Palo Alto has a passive-aggressive downtown street parking system. You can park for 2-3 hours at a time with no charge in a several-block zone marked with colored signs. Then, you need to move your car to avoid a $25 fine. So a workday in downtown Palo Alto involves getting up and moving your car every few hours.
They don’t make it impossible to park by making sure there are fewer parking spots than people who want to park, like they do in Cambridge. They don’t have pirhana towing, like they do in the Boston area, where predatory towtrucks circle timed parking areas and abduct your car to a distant lot where it must be ransomed for an exhorbitant fine. They just make it really annoying.
So far the transportation scheme is working. I’ve done the hour-long drive to San Francisco and Berkeley twice for fun things, and otherwise had a short and healthy daily commute.

Hotel free wifi

Lately, I’ve been choosing less fancy hotels with complementary wifi over nicer hotels with similar discount room rates, but add-on charges of $10 – $20 per day for network access. The algorithm worked splendidly, resulting in a number of quite comfortable, moderately priced stays thanks to the Orbitz search engine.

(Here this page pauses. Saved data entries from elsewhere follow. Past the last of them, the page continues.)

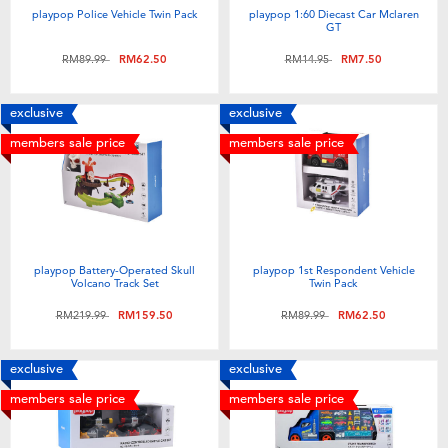
playpop Police Vehicle Twin Pack
playpop 1:60 Diecast Car Mclaren
GT
Price reduced from
to
Price reduced from
to
RM89.99
RM62.50
RM14.95
RM7.50
exclusive
exclusive
members sale price
members sale price
playpop Battery-Operated Skull
playpop 1st Respondent Vehicle
Volcano Track Set
Twin Pack
Price reduced from
to
Price reduced from
to
RM219.99
RM159.50
RM89.99
RM62.50
exclusive
exclusive
members sale price
members sale price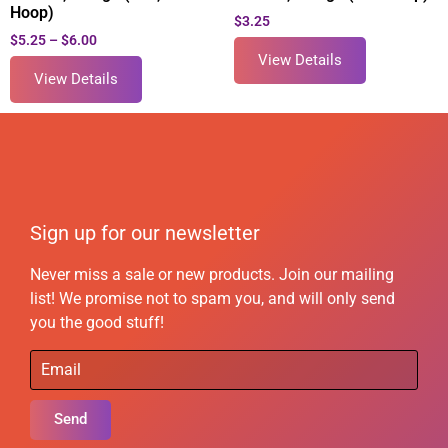
Hoop)
$
3.25
$
5.25
–
$
6.00
View Details
View Details
Sign up for our newsletter
Never miss a sale or new products. Join our mailing
list! We promise not to spam you, and will only send
you the good stuff!
Send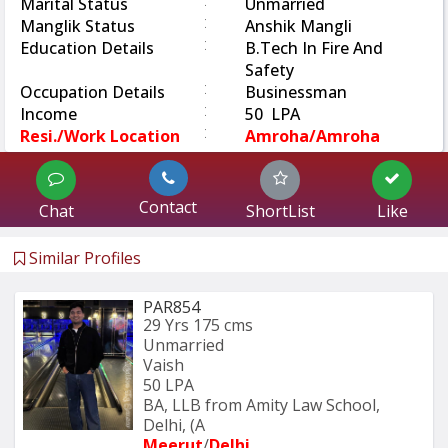
:
Marital Status
Unmarried
:
Manglik Status
Anshik Mangli
:
Education Details
B.Tech In Fire And
Safety
:
Occupation Details
Businessman
:
Income
50 LPA
:
Resi./Work Location
Amroha/Amroha
Contact
Chat
ShortList
Like
Similar Profiles
PAR854
29 Yrs
175 cms
Unmarried
Vaish
50 LPA
BA, LLB from Amity Law School, 
Delhi, (A
Meerut
/
Delhi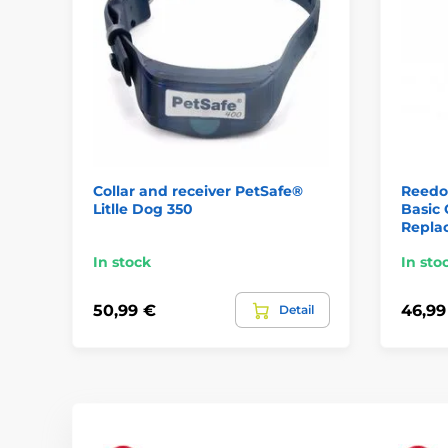
Collar and receiver PetSafe®
Reedo
Litlle Dog 350
Basic 
Repla
In stock
In sto
50,99 €
46,99
Detail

Until this past week, when I stayed at the Guest House International Inn & Suites in Santa Clara.
The bathroom door had a rather disconcerting fist-sized dent, which seemed like the traces of a highly unpleasant visit for someone.
bad hotel 001.jpg
The in-room menu was for the enticingly named “Last Chance Restaurant.” Not kidding.
bad hotel 006.jpg
To be fair, the pizza from this ominously named outfit was more edible than the name suggests.